VUn jour, dans la seconde et dernière période de ma maladie, en ouvrant les yeux, j’aperçus la tête d’une enfant penchée sur moi. C’était une fillette de mon âge : son premier mouvement fut de me tendre la main. En jetant les yeux sur elle, mon âme eut un doux pressentiment de bonheur. Imaginez-vous un petit visage idéalement beau, d’une beauté éclatante, devant laquelle on s’arrête attendri, confus, en extase, et à qui l’on est reconnaissant parce qu’elle existe, parce que son regard est tombé sur vous ou seulement parce qu’elle a passé près de vous. C’était Katia, la fille du prince, qui arrivait de Moscou. Elle souriait à chacun de mes mouvements et mes nerfs affaiblis en étaient délicieusement impressionnés.
La petite princesse appela son père, qui, à deux pas, parlait au médecin.

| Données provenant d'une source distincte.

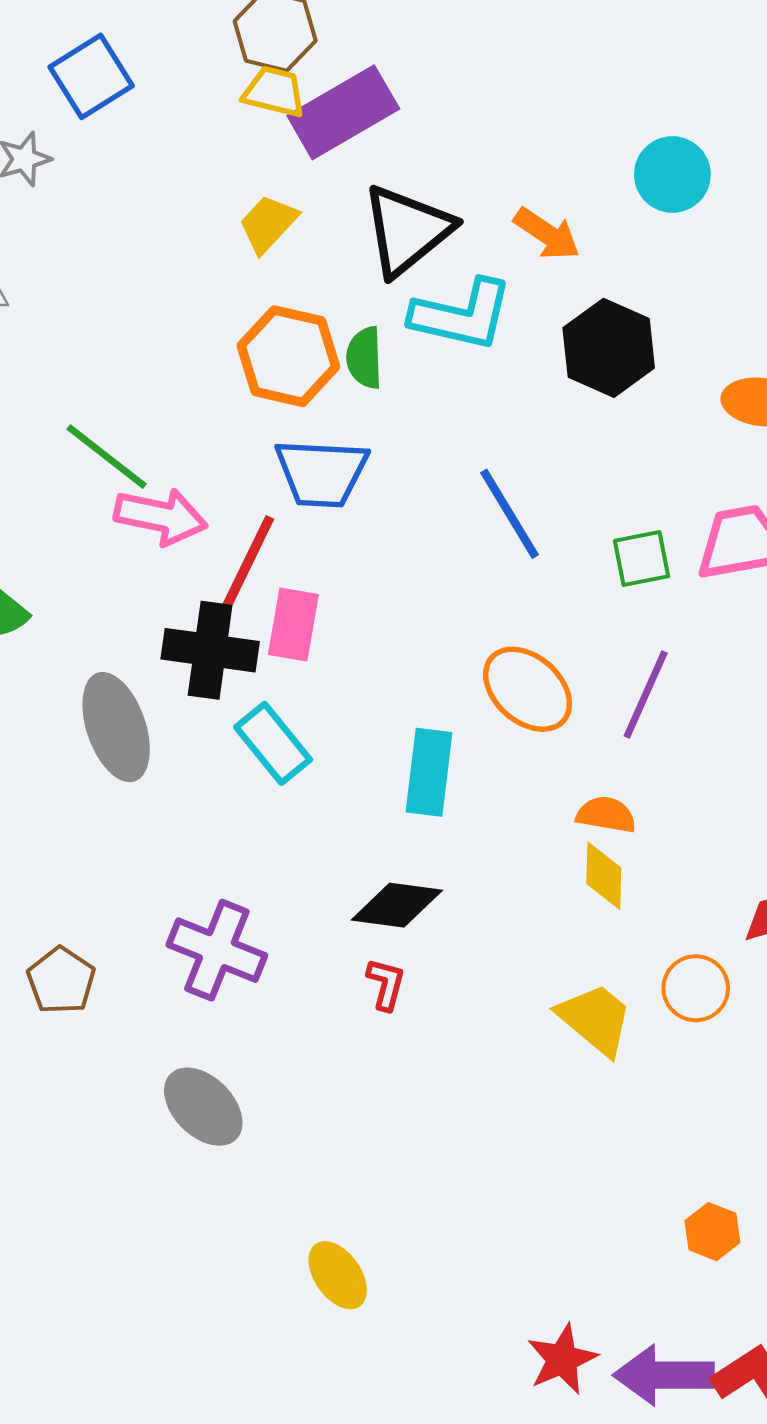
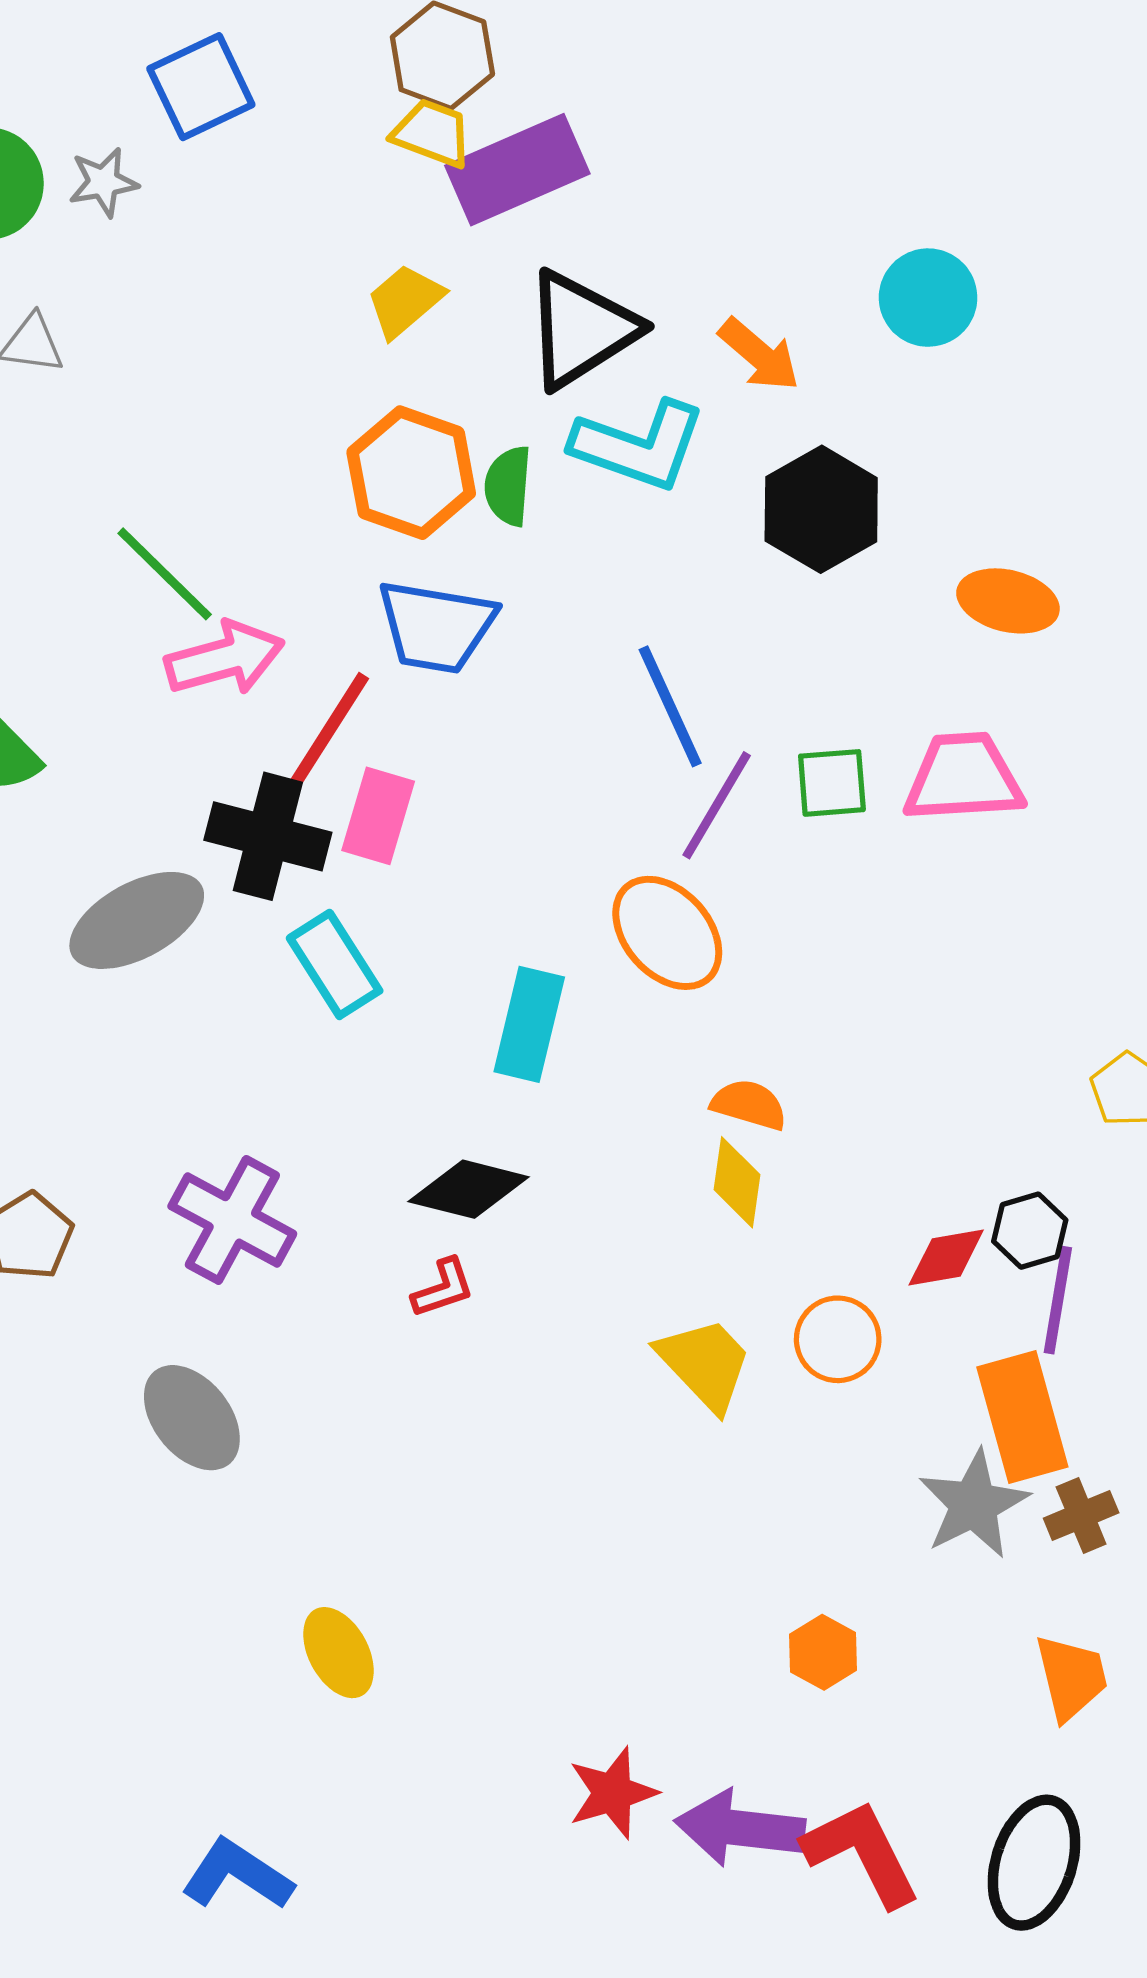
pink arrow: (161, 516) -> (225, 658), turned -34
purple line: (646, 695) -> (717, 805), moved
gray ellipse: (116, 727) -> (137, 920), turned 74
red L-shape: (386, 984) -> (443, 1288), turned 50

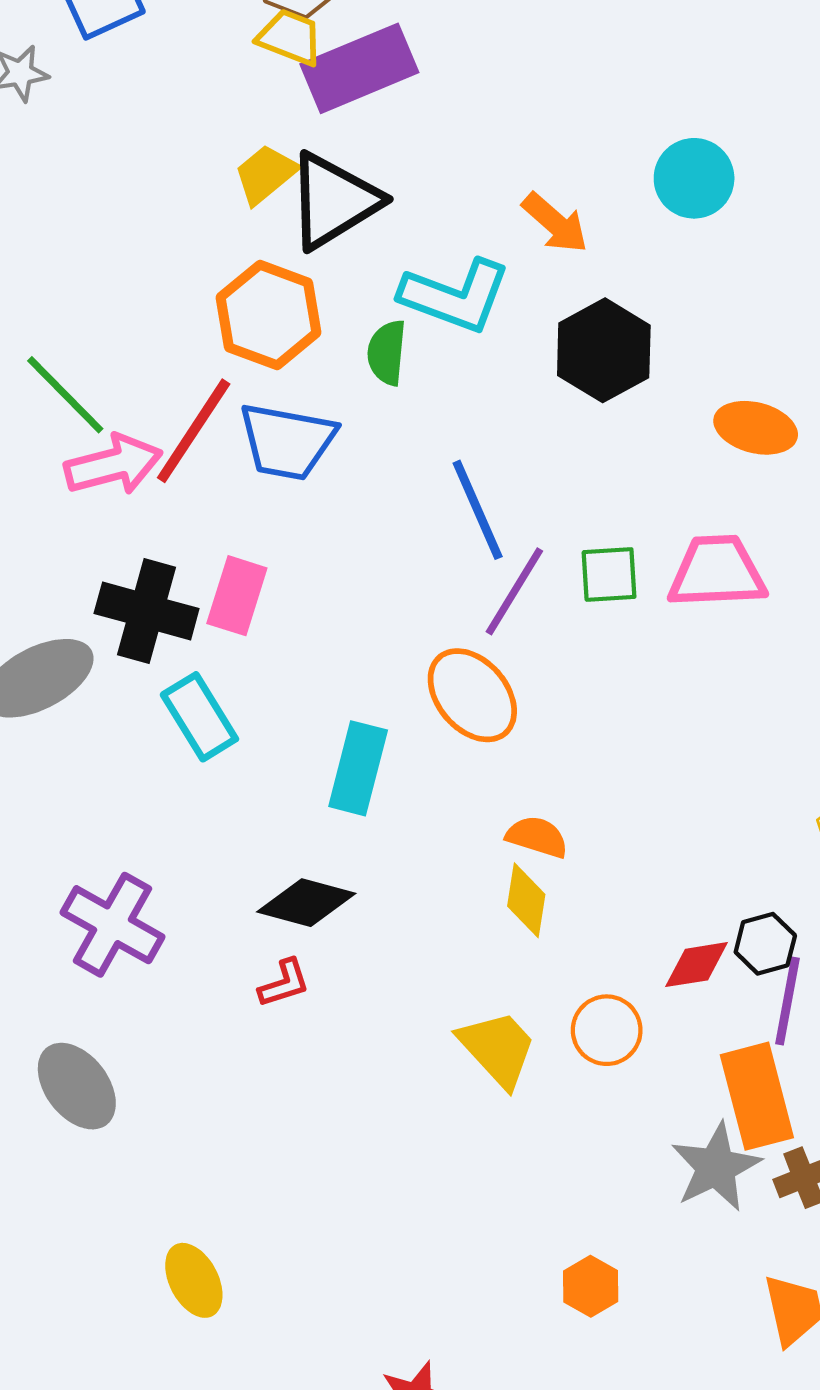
black triangle: (581, 329) -> (333, 201), moved
green semicircle: (508, 486) -> (387, 353), moved
red line: (325, 736) -> (194, 431), moved

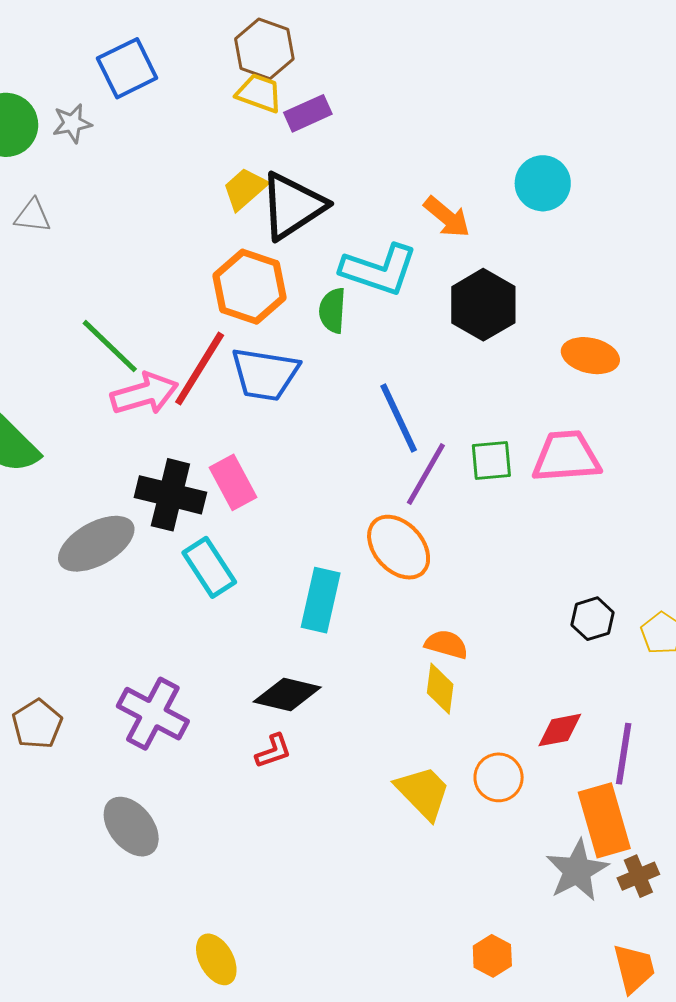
purple rectangle: (359, 68) -> (308, 113), size x0.6
pink rectangle: (237, 596) -> (233, 482), turned -44
black hexagon: (765, 944) -> (592, 619), moved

– Ah ! enfin ! Dieu merci ! Dieu merci ! dit le prince en me prenant la main, et son visage s’éclaircit :
– Je suis content ! je suis content ! je suis très content ! poursuivit-il vivement, comme il en avait l’habitude. Et voici Katia, ma petite-fille ! Faites connaissance ! Tu as maintenant une amie ! Guéris-toi vite, Netotchka ! Méchante que tu es ! Comme tu m’as fait peur !…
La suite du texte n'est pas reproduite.